● Exercise directions
Where does the word "nâng" show up in the records? Copy every line that has it.

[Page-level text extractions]
========

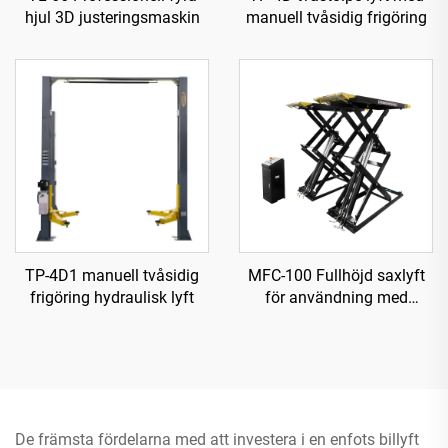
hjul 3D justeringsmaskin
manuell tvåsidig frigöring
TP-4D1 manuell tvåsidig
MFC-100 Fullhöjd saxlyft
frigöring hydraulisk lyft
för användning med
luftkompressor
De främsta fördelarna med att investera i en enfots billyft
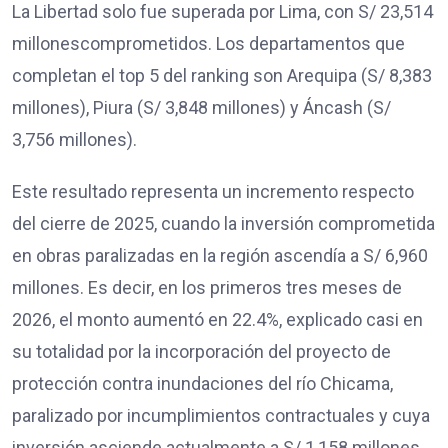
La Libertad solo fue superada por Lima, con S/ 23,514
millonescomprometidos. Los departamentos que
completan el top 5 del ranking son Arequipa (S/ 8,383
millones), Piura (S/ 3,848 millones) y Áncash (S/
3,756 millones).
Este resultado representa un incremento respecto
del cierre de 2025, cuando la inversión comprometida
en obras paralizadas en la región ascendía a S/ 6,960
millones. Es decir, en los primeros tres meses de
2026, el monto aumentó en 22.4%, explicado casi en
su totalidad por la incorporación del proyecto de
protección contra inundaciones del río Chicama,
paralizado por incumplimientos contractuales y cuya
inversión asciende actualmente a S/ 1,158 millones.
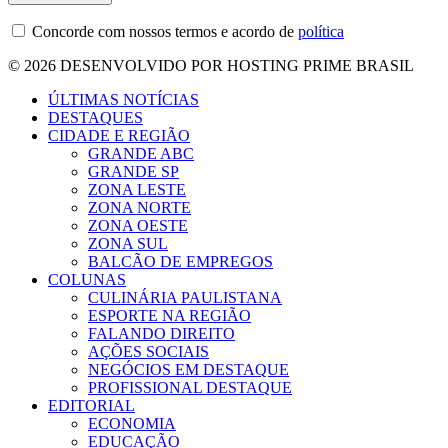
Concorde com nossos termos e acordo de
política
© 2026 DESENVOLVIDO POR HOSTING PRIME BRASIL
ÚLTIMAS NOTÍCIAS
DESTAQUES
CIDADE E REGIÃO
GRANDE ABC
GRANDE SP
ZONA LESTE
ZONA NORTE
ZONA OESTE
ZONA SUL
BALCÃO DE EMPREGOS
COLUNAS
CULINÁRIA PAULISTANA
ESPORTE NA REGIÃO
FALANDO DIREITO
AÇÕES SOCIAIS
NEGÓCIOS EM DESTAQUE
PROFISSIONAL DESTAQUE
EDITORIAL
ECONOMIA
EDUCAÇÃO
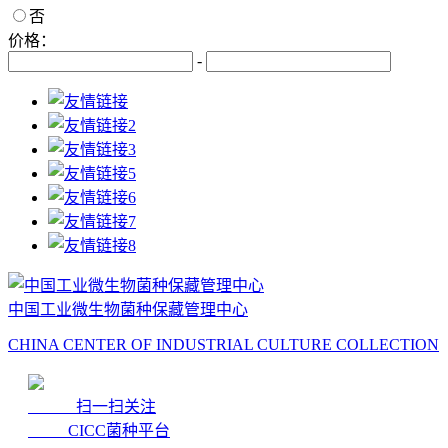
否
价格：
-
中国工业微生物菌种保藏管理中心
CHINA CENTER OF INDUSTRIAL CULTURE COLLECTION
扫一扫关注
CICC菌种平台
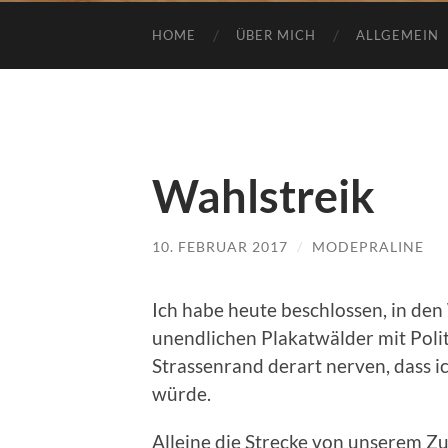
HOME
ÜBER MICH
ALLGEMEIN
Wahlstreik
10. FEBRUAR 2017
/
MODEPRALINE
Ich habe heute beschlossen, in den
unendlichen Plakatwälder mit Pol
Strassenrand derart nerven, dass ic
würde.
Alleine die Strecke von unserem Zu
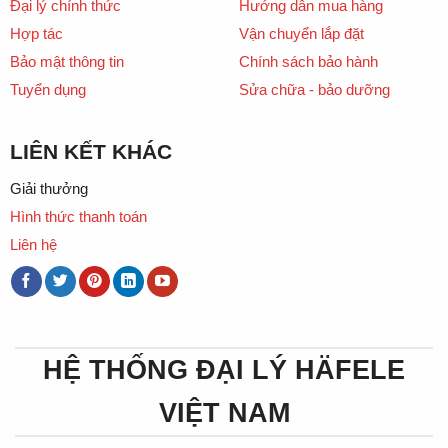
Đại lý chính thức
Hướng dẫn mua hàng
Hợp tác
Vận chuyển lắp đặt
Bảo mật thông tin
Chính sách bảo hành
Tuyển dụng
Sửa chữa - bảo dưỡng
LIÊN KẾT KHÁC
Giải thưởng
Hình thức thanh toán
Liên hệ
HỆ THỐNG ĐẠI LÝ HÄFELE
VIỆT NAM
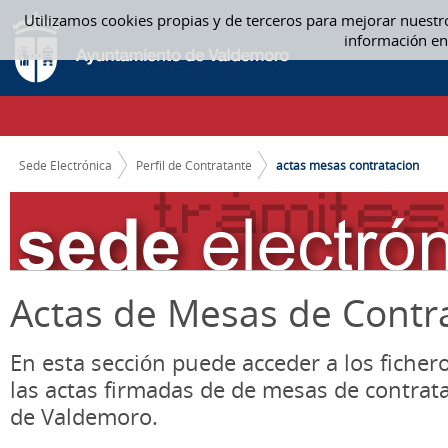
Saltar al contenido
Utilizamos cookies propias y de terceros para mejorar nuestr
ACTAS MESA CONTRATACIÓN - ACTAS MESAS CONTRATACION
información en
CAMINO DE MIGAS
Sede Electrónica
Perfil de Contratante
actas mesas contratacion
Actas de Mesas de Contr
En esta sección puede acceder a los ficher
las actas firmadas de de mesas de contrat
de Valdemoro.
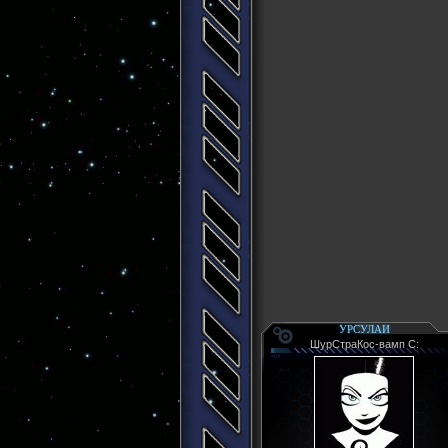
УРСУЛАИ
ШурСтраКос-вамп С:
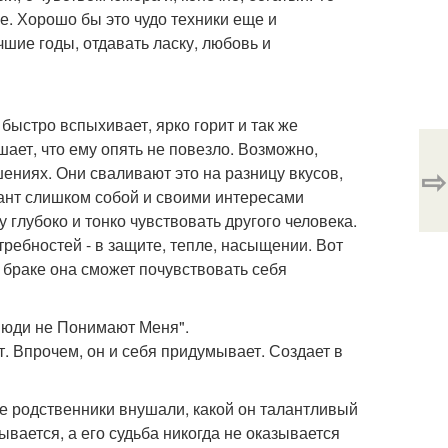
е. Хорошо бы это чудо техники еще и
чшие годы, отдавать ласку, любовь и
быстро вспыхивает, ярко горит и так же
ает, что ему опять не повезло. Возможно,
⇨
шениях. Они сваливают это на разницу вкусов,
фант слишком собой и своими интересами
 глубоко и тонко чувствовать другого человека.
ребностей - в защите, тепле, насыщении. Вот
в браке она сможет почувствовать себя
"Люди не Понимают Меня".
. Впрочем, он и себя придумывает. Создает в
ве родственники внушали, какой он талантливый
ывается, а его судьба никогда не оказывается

========

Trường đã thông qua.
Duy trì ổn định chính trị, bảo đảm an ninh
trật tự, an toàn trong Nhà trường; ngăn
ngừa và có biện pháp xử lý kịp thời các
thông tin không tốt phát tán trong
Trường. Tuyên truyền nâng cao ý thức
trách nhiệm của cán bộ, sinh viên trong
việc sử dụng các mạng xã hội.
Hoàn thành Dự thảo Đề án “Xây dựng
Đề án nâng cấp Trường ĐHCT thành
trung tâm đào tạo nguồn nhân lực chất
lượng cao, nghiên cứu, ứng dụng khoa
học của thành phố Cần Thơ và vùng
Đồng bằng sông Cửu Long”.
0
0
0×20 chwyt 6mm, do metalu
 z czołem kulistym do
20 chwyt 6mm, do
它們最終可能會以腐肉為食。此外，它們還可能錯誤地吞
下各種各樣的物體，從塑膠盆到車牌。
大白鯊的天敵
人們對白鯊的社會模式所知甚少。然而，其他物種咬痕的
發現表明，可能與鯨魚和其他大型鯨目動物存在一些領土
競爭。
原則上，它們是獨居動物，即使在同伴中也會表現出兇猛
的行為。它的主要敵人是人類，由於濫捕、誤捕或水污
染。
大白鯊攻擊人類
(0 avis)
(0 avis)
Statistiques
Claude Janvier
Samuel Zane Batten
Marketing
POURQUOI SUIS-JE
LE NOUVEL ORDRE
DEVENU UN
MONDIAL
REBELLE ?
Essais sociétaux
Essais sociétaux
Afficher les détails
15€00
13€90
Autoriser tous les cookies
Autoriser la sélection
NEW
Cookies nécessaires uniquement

========

● Result
Trường. Tuyên truyền nâng cao ý thức
Đề án nâng cấp Trường ĐHCT thành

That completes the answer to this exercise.